Biological Perturbation Analysis

shesha.bio provides metrics for single-cell and CRISPR perturbation experiments. It works natively with AnnData objects.

Compute stability

shesha.bio.compute_stability() measures per-perturbation geometric consistency relative to a control population.

from shesha.bio import compute_stability

stability = compute_stability(
    adata_pca,
    perturbation_key='guide_id',
    control_label='NT',
    metric='cosine',
)
print(stability['KLF1'])   # e.g. 0.85

Compute magnitude

shesha.bio.compute_magnitude() measures the average distance of perturbed cells from the centroid of the control population.

from shesha.bio import compute_magnitude

magnitude = compute_magnitude(
    adata_pca,
    perturbation_key='guide_id',
    control_label='NT',
    metric='euclidean',
)
print(magnitude['KLF1'])   # e.g. 2.40

Bootstrap confidence intervals

The low-level functions perturbation_stability() and perturbation_effect_size() support bootstrap CIs via n_bootstrap_ci. Control and perturbed populations are resampled independently. See Bootstrap Confidence Intervals for full details.

from shesha.bio import perturbation_stability

result = perturbation_stability(X_ctrl, X_pert, n_bootstrap_ci=1000, seed=320)
print(f"{result['mean']:.3f} [{result['ci_low']:.3f}, {result['ci_high']:.3f}]")

Split-half reproducibility

shesha.bio.split_half_reproducibility() measures effect-direction reproducibility for each perturbation by repeated 50/50 random cell splits. High values indicate that the perturbation’s directional shift is consistent across independent subsets of cells — a direct assay of biological reproducibility that is distinct from effect magnitude.

from shesha.bio import split_half_reproducibility

repro = split_half_reproducibility(
    adata,
    perturbation_key="perturbation",
    control_label="control",
    n_splits=50,
    random_state=320,
)
# Returns DataFrame: index=perturbation, columns=[split_half_cosine, n_cells]
print(repro.sort_values("split_half_cosine", ascending=False).head())

Magnitude-matched comparison

shesha.bio.magnitude_matched_comparison() tests whether stability predicts reproducibility within magnitude bins, controlling for the SNR confound.
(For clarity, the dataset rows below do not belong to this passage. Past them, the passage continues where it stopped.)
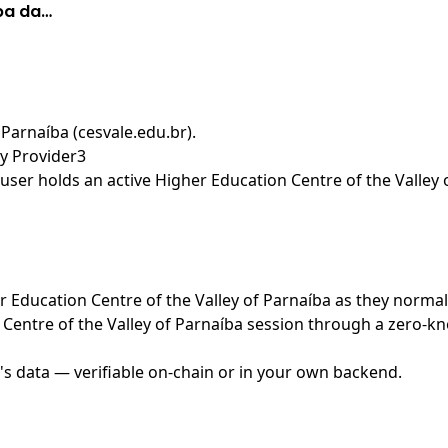
íba da…
 Parnaíba (cesvale.edu.br)
.
ty Provider3
ser holds an active Higher Education Centre of the Valley 
er Education Centre of the Valley of Parnaíba as they normal
Centre of the Valley of Parnaíba session through a zero-kn
's data — verifiable on-chain or in your own backend.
Perturbations are binned by effect size and, within each bin, the mean split-half cosine is compared between the high-stability and low-stability halves.

from shesha.bio import compute_stability, compute_magnitude, magnitude_matched_comparison
import pandas as pd

sp = compute_stability(adata, perturbation_key="perturbation", control_label="control")
mp = compute_magnitude(adata, perturbation_key="perturbation", control_label="control")

df = repro.copy()
df["Sp"] = pd.Series(sp)
df["Mp"] = pd.Series(mp)

bins = magnitude_matched_comparison(
    df,
    stability_col="Sp",
    repro_col="split_half_cosine",
    magnitude_col="Mp",
    n_bins=4,
)
print(bins[["mag_bin", "n", "high_stability_mean", "low_stability_mean", "difference"]])

Discordance

shesha.bio.discordance() identifies perturbations that deviate from the expected stability-magnitude relationship. High discordance scores flag perturbations that are less stable than expected given their effect size — candidates for pleiotropic or heterogeneous effects.

Three methods are available:

  • linear (default): OLS residual, sign-flipped and z-scored. Fast and interpretable.

  • rank: rank(Mp) - rank(Sp), z-scored. Non-parametric; robust to outliers.

  • loess: Local regression (LOWESS) residual, sign-flipped and z-scored. Captures nonlinear magnitude-stability trends where the relationship curves at low magnitudes. Requires statsmodels.

from shesha.bio import discordance

# Linear (default)
df["disc_linear"] = discordance(df, stability_col="Sp", magnitude_col="Mp")

# LOESS — captures nonlinear curvature
df["disc_loess"] = discordance(
    df,
    stability_col="Sp",
    magnitude_col="Mp",
    method="loess",
    loess_frac=0.3,
)

# Top 10 most discordant perturbations
print(df.nlargest(10, "disc_loess")[["Sp", "Mp", "disc_loess"]])

The loess_frac parameter controls smoothness: smaller values (e.g. 0.2) follow the data more closely, while larger values (e.g. 0.5) produce smoother expected curves. The default of 0.3 balances sensitivity and stability for typical CRISPR screen sizes.

Note

method='loess' requires statsmodels. Install with pip install statsmodels.